By now most CEOs of startups understand that they urgently need to figure out what role machine learning will play in their business. Large established companies too are actively engaged in this process. This is not an easy task in and of itself, as machine learning isn’t a panacea for everything wrong with your business and you cannot just sprinkle it on top of your existing business process and strategy. Instead, you likely have to jettison many assumptions about “how things are done” in your industry.
Suppose you have identified a genuine opportunity to apply machine learning, the next obvious challenge becomes a question of how to pursue it. Should you build something on your own or should you buy from a vendor?
Here I believe leaders on the product and business side are not always getting great advice from their engineering departments. Why? Because building machine learning systems from the ground up in-house is what every engineer wants to do. What could be more exciting for an engineer today than getting to build a machine learning system using TensorFlow? And yet in many instances that will be the wrong thing to do compared to using a specialized service provider.
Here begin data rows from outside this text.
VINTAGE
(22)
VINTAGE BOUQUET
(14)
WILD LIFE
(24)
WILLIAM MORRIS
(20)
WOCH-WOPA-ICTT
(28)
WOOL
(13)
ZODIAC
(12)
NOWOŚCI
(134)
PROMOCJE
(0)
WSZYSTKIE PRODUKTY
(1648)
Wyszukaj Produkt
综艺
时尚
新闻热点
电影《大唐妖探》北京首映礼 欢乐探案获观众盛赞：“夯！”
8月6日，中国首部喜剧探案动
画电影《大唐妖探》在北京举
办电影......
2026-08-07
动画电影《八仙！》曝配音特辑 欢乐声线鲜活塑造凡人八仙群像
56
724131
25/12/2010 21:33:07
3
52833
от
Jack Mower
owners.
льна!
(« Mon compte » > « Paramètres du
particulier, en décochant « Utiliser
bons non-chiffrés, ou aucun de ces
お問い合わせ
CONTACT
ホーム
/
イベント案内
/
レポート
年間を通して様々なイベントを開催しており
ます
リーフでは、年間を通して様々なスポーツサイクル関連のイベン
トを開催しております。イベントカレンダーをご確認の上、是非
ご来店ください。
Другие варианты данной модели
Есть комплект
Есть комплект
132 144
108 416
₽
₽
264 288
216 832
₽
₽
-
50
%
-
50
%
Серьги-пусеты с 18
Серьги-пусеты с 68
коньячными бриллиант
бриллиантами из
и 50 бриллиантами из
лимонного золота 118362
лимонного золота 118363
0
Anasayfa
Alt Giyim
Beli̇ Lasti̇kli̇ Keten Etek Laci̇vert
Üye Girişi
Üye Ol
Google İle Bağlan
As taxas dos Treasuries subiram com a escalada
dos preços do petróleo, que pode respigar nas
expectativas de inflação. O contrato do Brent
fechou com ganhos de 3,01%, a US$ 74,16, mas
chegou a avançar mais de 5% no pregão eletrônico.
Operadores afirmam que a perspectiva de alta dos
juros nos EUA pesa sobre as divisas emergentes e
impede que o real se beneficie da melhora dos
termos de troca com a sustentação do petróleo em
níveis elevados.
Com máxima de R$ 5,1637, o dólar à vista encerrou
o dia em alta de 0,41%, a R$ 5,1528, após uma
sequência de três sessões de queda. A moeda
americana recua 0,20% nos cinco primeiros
Why? Because while it is easy to get going and achieve moderate accuracy, it is quite difficult to build something that improves in accuracy over time and delivers high availability and low latency at scale. So you should approach the decision of what to build and what to buy with the same clarity as you would in other areas. For instance, does it make sense for you to run your own database instances and patch them, upgrade them, scale them or should you use a managed database service? Not so long ago everyone ran their own databases but today even large enterprises are shifting to managed services.